Lack of Three-Dimensional Information: Unable to handle changes in lighting, shadow, and material.
Dependent on Manual Annotation: Whether it is grid or feature line pairs, a large amount of manual interaction is required to specify corresponding relationships.
Sensitive to Large-Scale Transformations: When the source and target are significantly different, it may produce unnatural “ghosts” or tearing effects.

Prospects: The Age of Deep Learning

Recently, with the development of deep learning, especially generative adversarial networks (GANs), image-to-image conversion has entered a new era.

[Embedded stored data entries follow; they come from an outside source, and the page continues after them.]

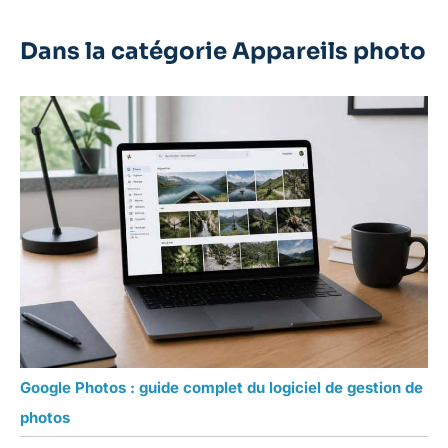
Dans la catégorie Appareils photo
Google Photos : guide complet du logiciel de gestion de
photos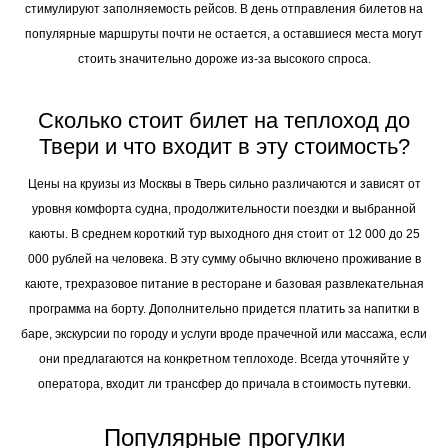
стимулируют заполняемость рейсов. В день отправления билетов на
популярные маршруты почти не остается, а оставшиеся места могут
стоить значительно дороже из-за высокого спроса.
Сколько стоит билет на теплоход до
Твери и что входит в эту стоимость?
Цены на круизы из Москвы в Тверь сильно различаются и зависят от
уровня комфорта судна, продолжительности поездки и выбранной
каюты. В среднем короткий тур выходного дня стоит от 12 000 до 25
000 рублей на человека. В эту сумму обычно включено проживание в
каюте, трехразовое питание в ресторане и базовая развлекательная
программа на борту. Дополнительно придется платить за напитки в
баре, экскурсии по городу и услуги вроде прачечной или массажа, если
они предлагаются на конкретном теплоходе. Всегда уточняйте у
оператора, входит ли трансфер до причала в стоимость путевки.
Популярные прогулки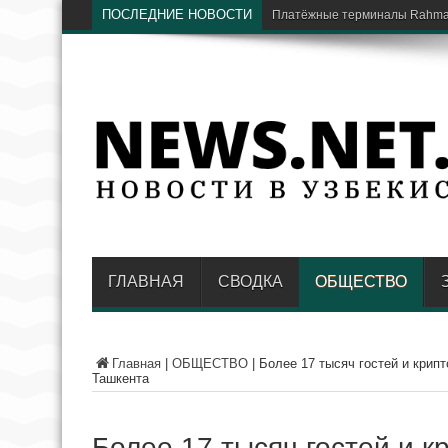
ПОСЛЕДНИЕ НОВОСТИ
В Национальном парке в Ташк
ГЛАВНАЯ
СВОДКА
ОБЩЕСТВО
Главная
|
ОБЩЕСТВО
|
Более 17 тысяч гостей и крипт
Ташкента
Более 17 тысяч гостей и к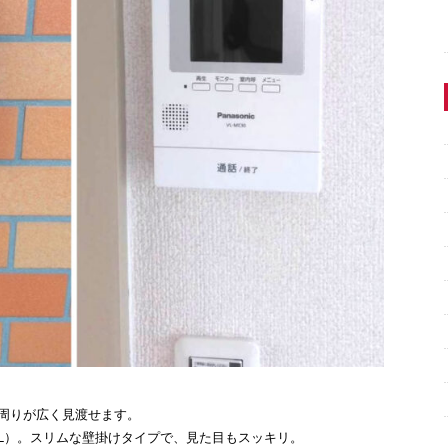
周りが広く見渡せます。
0XL）。スリムな壁掛けタイプで、見た目もスッキリ。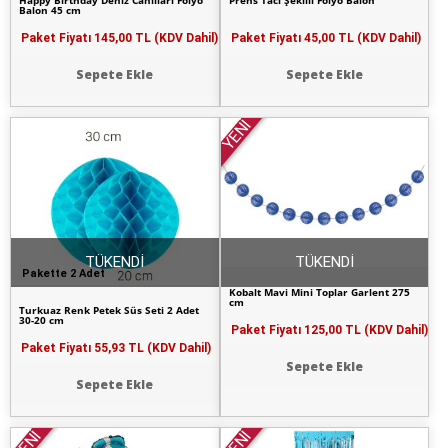
Happy Birthday Deniz Canlıları Folyo
Prens Tacı Şekilli Folyo Balon
Balon 45 cm
Paket Fiyatı
145,00 TL (KDV Dahil)
Paket Fiyatı
45,00 TL (KDV Dahil)
Sepete Ekle
Sepete Ekle
YENİ
TÜKENDİ
TÜKENDİ
Pakette 2 Adet
Kobalt Mavi Mini Toplar Garlent 275
cm
Turkuaz Renk Petek Süs Seti 2 Adet
30-20 cm
Paket Fiyatı
125,00 TL (KDV Dahil)
Paket Fiyatı
55,93 TL (KDV Dahil)
Sepete Ekle
Sepete Ekle
YENİ
YENİ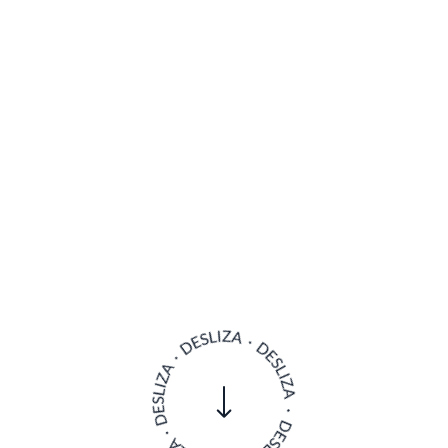
sta de Julieta responde a una responsabilidad de r
nsorial y el respeto al entorno. El comensal sale con
o entre chef, territorio e ingredientes— donde la s
del producto.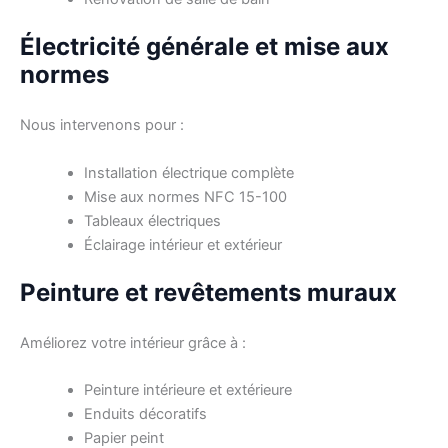
Électricité générale et mise aux
normes
Nous intervenons pour :
Installation électrique complète
Mise aux normes NFC 15-100
Tableaux électriques
Éclairage intérieur et extérieur
Peinture et revêtements muraux
Améliorez votre intérieur grâce à :
Peinture intérieure et extérieure
Enduits décoratifs
Papier peint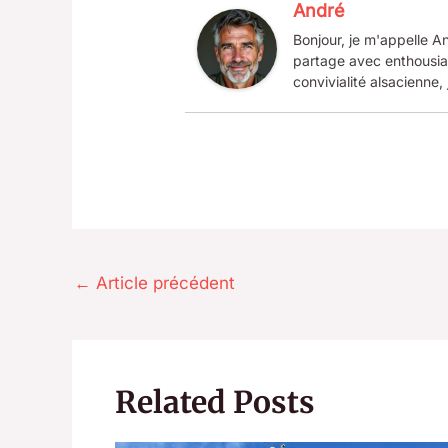
André
Bonjour, je m'appelle An
partage avec enthousias
convivialité alsacienne, 
←
Article précédent
Related Posts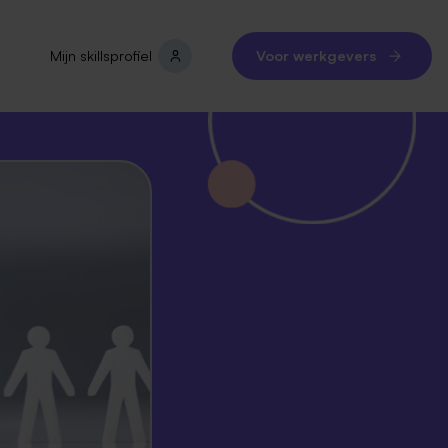
Mijn skillsprofiel
Voor werkgevers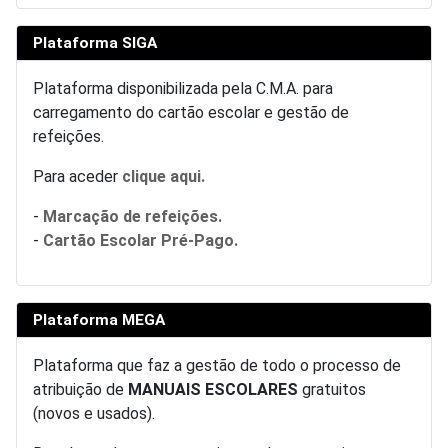
Plataforma SIGA
Plataforma disponibilizada pela C.M.A. para
carregamento do cartão escolar e gestão de
refeições.
Para aceder
clique aqui.
-
Marcação de refeições.
-
Cartão Escolar Pré-Pago.
Plataforma MEGA
Plataforma que faz a gestão de todo o processo de
atribuição de
MANUAIS ESCOLARES
gratuitos
(novos e usados).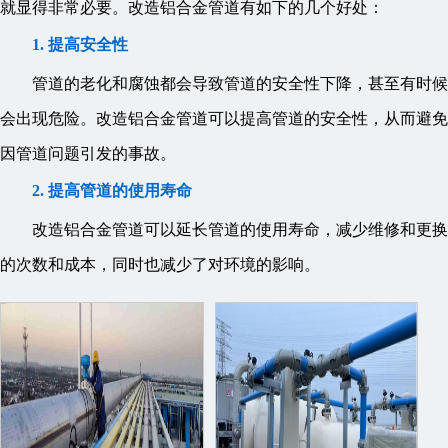
就显得非常必要。改造铝合金管道有如下的几个好处：
1. 提高安全性
管道的老化和腐蚀都会导致管道的安全性下降，甚至有时候
会出现危险。改造铝合金管道可以提高管道的安全性，从而避免
因管道问题引发的事故。
2. 提高管道的使用寿命
改造铝合金管道可以延长管道的使用寿命，减少维修和更换
的次数和成本，同时也减少了对环境的影响。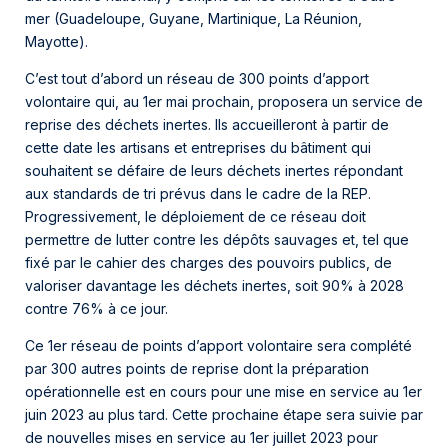
mer (Guadeloupe, Guyane, Martinique, La Réunion,
Mayotte).
C’est tout d’abord un réseau de 300 points d’apport
volontaire qui, au 1er mai prochain, proposera un service de
reprise des déchets inertes. Ils accueilleront à partir de
cette date les artisans et entreprises du bâtiment qui
souhaitent se défaire de leurs déchets inertes répondant
aux standards de tri prévus dans le cadre de la REP.
Progressivement, le déploiement de ce réseau doit
permettre de lutter contre les dépôts sauvages et, tel que
fixé par le cahier des charges des pouvoirs publics, de
valoriser davantage les déchets inertes, soit 90% à 2028
contre 76% à ce jour.
Ce 1er réseau de points d’apport volontaire sera complété
par 300 autres points de reprise dont la préparation
opérationnelle est en cours pour une mise en service au 1er
juin 2023 au plus tard. Cette prochaine étape sera suivie par
de nouvelles mises en service au 1er juillet 2023 pour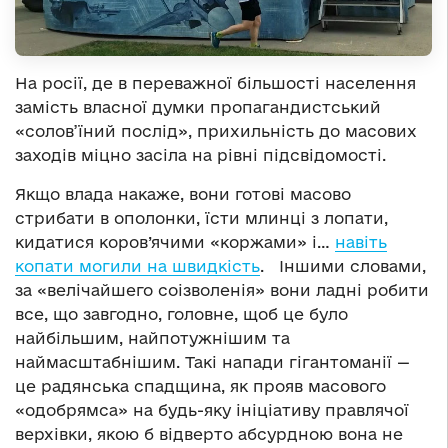
На росії, де в переважної більшості населення
замість власної думки пропагандистський
«солов’їний послід», прихильність до масових
заходів міцно засіла на рівні підсвідомості.
Якщо влада накаже, вони готові масово
стрибати в ополонки, їсти млинці з лопати,
кидатися коров’ячими «коржами» і…
навіть
копати могили на швидкість
. Іншими словами,
за «велічайшего соізволенія» вони ладні робити
все, що завгодно, головне, щоб це було
найбільшим, найпотужнішим та
наймасштабнішим. Такі напади гігантоманії —
це радянська спадщина, як прояв масового
«одобрямса» на будь-яку ініціативу правлячої
верхівки, якою б відверто абсурдною вона не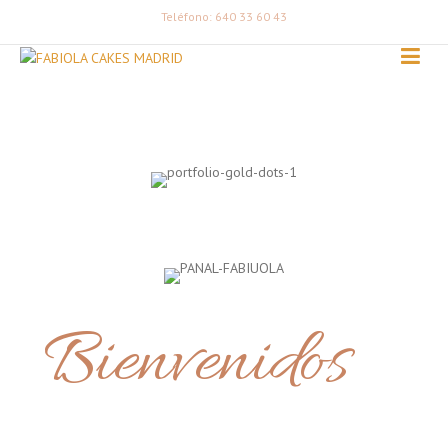
Teléfono: 640 33 60 43
Bienvenidos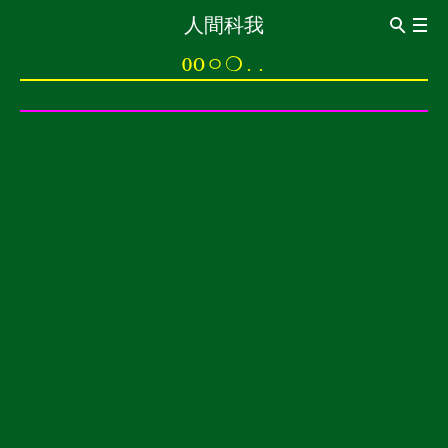
人間科我
ABOUT
0Oㅇ❍..
Introduction
CV
관상이동법觀想移動法
이동전조 異同前兆
이동동작 異同動作
이동통 異同痛
0oㅇ❍..
0 신경구멍 神經洞
o 돌의 힘 石之力
ㅇ보는 돌 觀賞石
❍ 내가 없는 세계 沒有我的世界
..멍멍 梦梦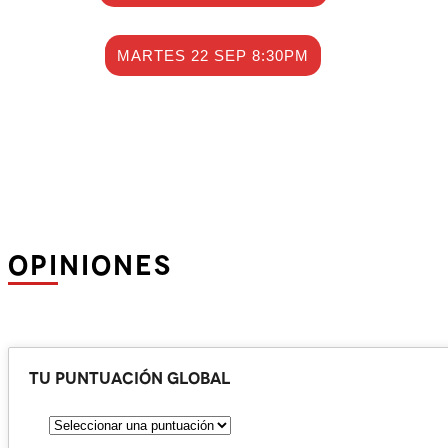
MARTES 22 SEP 8:30PM
OPINIONES
Tu puntuación global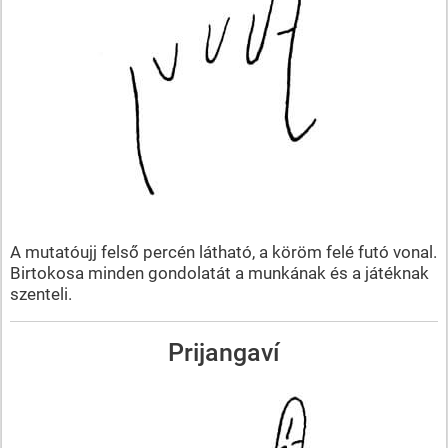
A mutatóujj felső percén látható, a köröm felé futó vonal.
Birtokosa minden gondolatát a munkának és a játéknak
szenteli.
Prijangaví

Models like StyleGAN and CycleGAN can learn the high-dimensional feature distribution of datasets, achieving astonishing image conversion effects, such as aging faces, gender conversion, style transfer, etc.

These deep learning methods compared to the classic morphing we learn today:

Advantages: Usually do not need to manually specify features, can generate more realistic and detailed textures, and can even “imagine” the hidden parts.
Disadvantages: Controllability is poor (“black box” operation), requires a large amount of training data, and may produce results unrelated to the input and unpredictable.

Classic morphing technology, with its precise controllability, intuitive manipulation of geometry, and independence from large-scale training data, is still an indispensable tool in many professional fields (such as movie special effects, medical imaging, scientific visualization).

Mastering these classic algorithms not only allows you to understand the foundation of computer graphics, but also helps you understand and develop more advanced generative models in the future.